• Entre l'oeil et l'image, nouvelle prospective



    Derrière la diversité des formes qu'emprunte le travail prospectif d'Olivier Beaudet, du collage à l'installation, de la photo à l'image retouchée sur ordinateur, se dégage une recherche constante sur les relations que nous tissons autour des objets et les valeurs conventionnelles qui les habillent. Devenue matière première depuis 1996, l'image fait l'objet de manipulations variées destinées à explorer les projections - psychologiques ou perceptives – voire cette incapacité que traduit le rejet. On pourrait résumer ce travail à une volonté d'analyser les mécanismes culturels qui déterminent et orientent les perceptions. C'est donc une double recherche qui est poursuivie. Elle porte à la fois sur la construction du sens, comme sur sa propre altérité.


    Les nouveaux territoires

    C'est l'un des grands axes du travail que mène Olivier Beaudet : déceler de nouveaux territoires. Sans connotation métaphysique, cela suppose une capture de l'invisible, qu'il tente alors de rendre visible. Ainsi, la relation au spectateur devient essentielle. Celui-ci se trouve confronté à un objet qui n'a pas encore de concept. Aussi, il n'y a pas d'adhérence. Ou plutôt, pour qu'elle ait lieu, le public est contraint d'explorer très concrètement la dimension de la création du sens, alors même que celle-ci se dérobe. Les photocopies ratées collectées, véritables actes manqués, loin d'une expérience nihiliste, formalisent ce processus. Elles accusent la faillite de l'en-soi. Plus qu'une production de sens, il s'agit d'interroger son élaboration.


    Les images ambiguës prolongent l'orientation. Ainsi, l'impression du code binaire d'une photographie érotique numérisée ouvre sur une dimension nouvelle, celle du nu-mérique, dont Olivier Beaudet envisage avec humour la possible déception qu'elle inaugure. Ce « bug » d'impression devenait, plus tard, avec les mots d'Alain Renaud, l'image anoptique. La première photocopie « ratée » acheiropoeite - créée sans la main - numérisée, imprimée sur une toile de grand format, puis enfin intitulée Icône pose la question de sa propre identité, puis celle de sa propre légitimité ainsi transfigurée.

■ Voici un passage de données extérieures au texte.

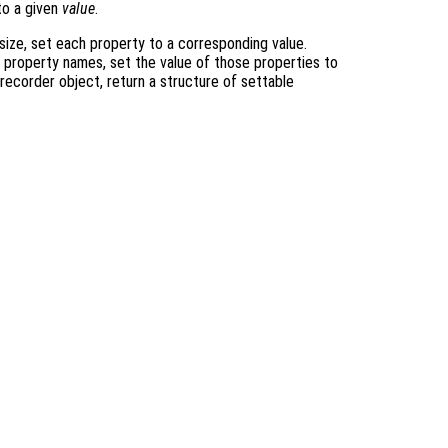
o a given
value
.
size, set each property to a corresponding value.
o property names, set the value of those properties to
 recorder object, return a structure of settable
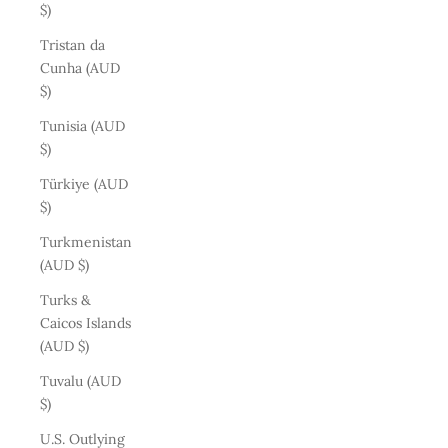
$)
Tristan da
Cunha (AUD
$)
Tunisia (AUD
$)
Türkiye (AUD
$)
Turkmenistan
(AUD $)
Turks &
Caicos Islands
(AUD $)
Tuvalu (AUD
$)
U.S. Outlying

    Dire d'une image qu'elle est numérique, cela définit son territoire, l'espace de son déploiement. Mais cela définit également sa nature plus que sa matérialité. Cette dernière tendrait à se dissoudre, comme du sucre dans du lait chaud. Voilà donc venue l'ère de l'image anoptique comme l'annonçait A. Renaud, une image sans imagerie apparente, pas nécessairement visible et non visuelle, une image devenue énergie pure, une image en mouvement dont Olivier Beaudet envisage avec un gai scepticisme le devenir. S'il a souvent exploré ces propriétés, ses recherches qui oscillent entre théorie esthétique et empirisme plastique, l'ont amené à se confronter à l'expansion quasi explosive de l'imagerie sur le réseau.

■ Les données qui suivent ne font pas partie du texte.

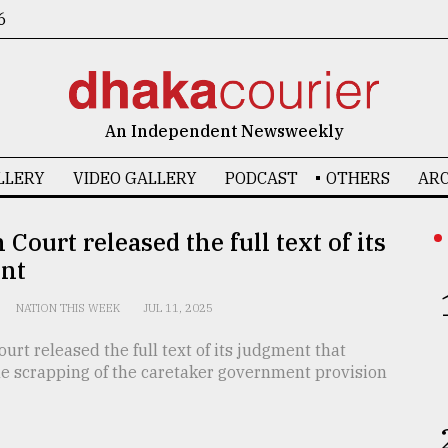
6
An Independent Newsweekly
LLERY
VIDEO GALLERY
PODCAST
OTHERS
ARC
 Court released the full text of its
nt
NATION THIS WEEK
JUL 11, 2025
urt released the full text of its judgment that
he scrapping of the caretaker government provision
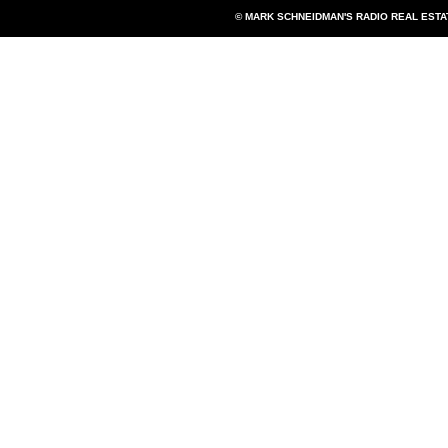
© MARK SCHNEIDMAN'S RADIO REAL EST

    L'Internet s'est constitué spontanément comme le lieu privilégié de la consommation en général, et celle d'images en particulier. Difficile d'en ignorer les aspects anoptiques, mais il serait naïf d'isoler les perspectives visuelles. L'image n'est pas seulement une information traduite en énergie électrique, qu'il s'agisse de nerf optique ou de fibre optique. Elle est aussi cette matière (soit elle essentiellement lumineuse), également cette représentation mentale et son inévitable anticipation (culturelle). L'image numérique dispose de cette possibilité d'être à plusieurs endroits au même moment.


    Exploration


    La recherche formelle est trop souvent dissociée de son objet, comme si ce dernier n'était finalement qu'un prétexte. L'excès inverse qui postule un prima du sujet sur la forme donne lieu au même genre d'incompréhension. L'usage de la photocopie ratée permit de résoudre cette contradiction. L'objet est à la fois matériau et objet de la création.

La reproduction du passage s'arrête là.